Thursday, July 30, 2009

Constructing Folksonomies from User-Specified Relations on Flickr

Constructing Folksonomies from User-Specified Relations on Flickr is a simple paper for merging different user generated hierarchies on Flicker. A single user generated hierarchy is seen as a node. Two nodes can be merged when they support is above the null hyphotesis.

Wednesday, July 29, 2009

Tuesday, July 28, 2009

A Class-Feature-Centroid Classifier for Text Categorization

A Class-Feature-Centroid Classifier for Text Categorization is a nice paper where a simple variant of TFxIDF like weighting is used to classify text. I like the paper. It shows how simple ideas can be very effective even compared to start-of-the-art solutions like SVM.

Sunday, July 26, 2009

A Game Based Approach to Assign Geographical Relevance to Web Images

A Game Based Approach to Assign Geographical Relevance to Web Images is a paper presenting a simple game where players collaborate to assign geographical tags to images.
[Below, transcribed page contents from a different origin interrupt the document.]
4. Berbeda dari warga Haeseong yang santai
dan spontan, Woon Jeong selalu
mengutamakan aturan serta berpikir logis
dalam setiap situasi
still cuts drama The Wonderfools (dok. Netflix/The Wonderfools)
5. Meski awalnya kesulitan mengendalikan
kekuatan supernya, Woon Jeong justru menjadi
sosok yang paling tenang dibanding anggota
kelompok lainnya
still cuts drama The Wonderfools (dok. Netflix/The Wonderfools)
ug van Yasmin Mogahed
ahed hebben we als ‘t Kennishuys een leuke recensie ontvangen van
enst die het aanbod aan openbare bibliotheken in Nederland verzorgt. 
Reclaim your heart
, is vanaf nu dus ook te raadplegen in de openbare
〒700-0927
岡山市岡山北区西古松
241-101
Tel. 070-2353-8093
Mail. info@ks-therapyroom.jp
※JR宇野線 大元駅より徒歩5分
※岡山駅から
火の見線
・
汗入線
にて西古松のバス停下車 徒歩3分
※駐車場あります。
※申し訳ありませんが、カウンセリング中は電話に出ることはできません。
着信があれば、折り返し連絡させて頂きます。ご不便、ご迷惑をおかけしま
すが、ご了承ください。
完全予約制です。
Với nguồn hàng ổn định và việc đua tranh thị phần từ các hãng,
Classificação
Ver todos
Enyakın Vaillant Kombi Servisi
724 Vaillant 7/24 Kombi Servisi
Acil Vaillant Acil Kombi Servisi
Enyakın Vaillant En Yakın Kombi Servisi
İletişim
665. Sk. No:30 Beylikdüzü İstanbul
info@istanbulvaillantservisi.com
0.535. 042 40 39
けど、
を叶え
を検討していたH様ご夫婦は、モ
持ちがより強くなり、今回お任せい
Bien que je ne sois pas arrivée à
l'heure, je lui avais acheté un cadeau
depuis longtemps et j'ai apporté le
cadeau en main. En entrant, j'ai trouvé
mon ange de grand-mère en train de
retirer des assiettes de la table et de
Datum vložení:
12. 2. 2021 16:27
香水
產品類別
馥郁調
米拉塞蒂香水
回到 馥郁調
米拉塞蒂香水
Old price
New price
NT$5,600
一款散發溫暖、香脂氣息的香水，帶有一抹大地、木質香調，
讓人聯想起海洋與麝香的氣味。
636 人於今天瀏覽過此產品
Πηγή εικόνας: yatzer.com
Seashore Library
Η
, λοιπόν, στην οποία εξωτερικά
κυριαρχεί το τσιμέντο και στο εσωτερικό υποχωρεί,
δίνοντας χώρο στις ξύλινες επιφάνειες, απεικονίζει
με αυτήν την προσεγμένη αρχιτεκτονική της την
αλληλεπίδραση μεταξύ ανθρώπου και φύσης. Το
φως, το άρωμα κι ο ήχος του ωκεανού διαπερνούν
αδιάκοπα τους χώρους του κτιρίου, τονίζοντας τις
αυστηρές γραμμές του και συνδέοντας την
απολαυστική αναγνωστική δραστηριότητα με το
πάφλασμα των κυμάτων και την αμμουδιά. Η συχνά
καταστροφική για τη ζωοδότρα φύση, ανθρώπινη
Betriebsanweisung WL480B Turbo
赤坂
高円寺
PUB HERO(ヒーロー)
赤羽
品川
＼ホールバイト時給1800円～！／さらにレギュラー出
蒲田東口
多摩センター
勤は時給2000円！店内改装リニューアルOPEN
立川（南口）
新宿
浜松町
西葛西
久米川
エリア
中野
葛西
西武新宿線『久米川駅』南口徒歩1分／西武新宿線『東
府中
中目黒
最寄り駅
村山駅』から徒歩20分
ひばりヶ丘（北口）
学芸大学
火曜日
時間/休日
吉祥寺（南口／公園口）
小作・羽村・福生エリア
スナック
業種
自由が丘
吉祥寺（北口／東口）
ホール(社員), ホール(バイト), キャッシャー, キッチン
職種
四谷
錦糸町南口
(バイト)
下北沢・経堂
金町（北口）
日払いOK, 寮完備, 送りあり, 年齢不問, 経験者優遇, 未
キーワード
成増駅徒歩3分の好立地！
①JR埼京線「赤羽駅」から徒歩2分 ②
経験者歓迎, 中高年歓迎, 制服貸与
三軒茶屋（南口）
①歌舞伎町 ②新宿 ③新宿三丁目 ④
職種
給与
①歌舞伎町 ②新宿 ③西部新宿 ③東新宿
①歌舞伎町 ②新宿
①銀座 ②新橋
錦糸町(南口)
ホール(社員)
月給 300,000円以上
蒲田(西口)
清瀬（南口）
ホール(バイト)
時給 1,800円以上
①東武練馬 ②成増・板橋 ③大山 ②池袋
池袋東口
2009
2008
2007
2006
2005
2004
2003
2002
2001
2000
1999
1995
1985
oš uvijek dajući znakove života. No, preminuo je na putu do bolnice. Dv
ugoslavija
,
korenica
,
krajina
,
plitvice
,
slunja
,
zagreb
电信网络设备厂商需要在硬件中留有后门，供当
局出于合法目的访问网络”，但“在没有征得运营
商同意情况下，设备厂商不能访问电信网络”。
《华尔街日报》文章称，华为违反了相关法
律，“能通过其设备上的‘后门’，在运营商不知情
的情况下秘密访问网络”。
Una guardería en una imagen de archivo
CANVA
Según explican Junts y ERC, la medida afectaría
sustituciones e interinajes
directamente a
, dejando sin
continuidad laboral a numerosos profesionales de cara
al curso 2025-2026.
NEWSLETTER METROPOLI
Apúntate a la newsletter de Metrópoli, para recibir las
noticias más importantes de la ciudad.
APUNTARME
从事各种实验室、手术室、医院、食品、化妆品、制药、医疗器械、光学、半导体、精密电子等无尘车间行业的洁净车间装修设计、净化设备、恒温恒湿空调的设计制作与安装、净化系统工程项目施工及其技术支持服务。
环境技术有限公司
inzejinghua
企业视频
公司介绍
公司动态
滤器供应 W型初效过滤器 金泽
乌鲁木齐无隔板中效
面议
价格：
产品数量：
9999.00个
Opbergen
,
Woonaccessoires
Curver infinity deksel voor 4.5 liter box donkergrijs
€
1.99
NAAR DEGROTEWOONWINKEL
Funny reading, indeed .. but can you make it a product?

Friday, July 24, 2009

StatSnowball: a Statistical Approach to Extracting Entity Relationships

Can you extract relations among entities on Web scale? This is a very hard problem to address. For instance these days "Neil Armostrong" is related to "Buzz Aldrin" and to "Apollo". This is an easy one, but he is also related to "Barack Obama" and that is a bit more difficult since it depends on this particular instant of time.



A common approach is to provide a set of NPL rules and learn (1) what are the entities (2) what are the relations among the entities.

The paper "StatSnowball: a Statistical Approach to Extracting Entity Relationships" introduces an interesting methodology where new rules can be derived from a small set of examples. In order to achieve this goal, a bootstrapping techniques is adopted as in the figure.

Thursday, July 23, 2009

Learning to Recognize Reliable Users and Content in Social Media with Coupled Mutual Reinforcement

Learning to Recognize Reliable Users and Content in Social Media with Coupled Mutual Reinforcement is a paper about learning the importance of user generated answer in Yahoo! Answer community. They leverage the multual benefits between users, questions and answer and use a logistic regression to learn the optimal weights. Pretty good paper, indeed!

Wednesday, July 22, 2009

Delta and Gamma encoding: a great paper from Yahoo

Web index compression is one of the most interesting research field. I stressed the similarity with traditional bandwidth reduction in the past.

Compressed Web Indexes is a great theoretical result by Yahoo!. They provide a strong bound for delta and gamma encoding. The index size is 1/3 of the document size. Now we have a valid justification for this emphirical observation. Another nice side observation is that terms distribution follows a Double Pareto Law and not just a Zipf law.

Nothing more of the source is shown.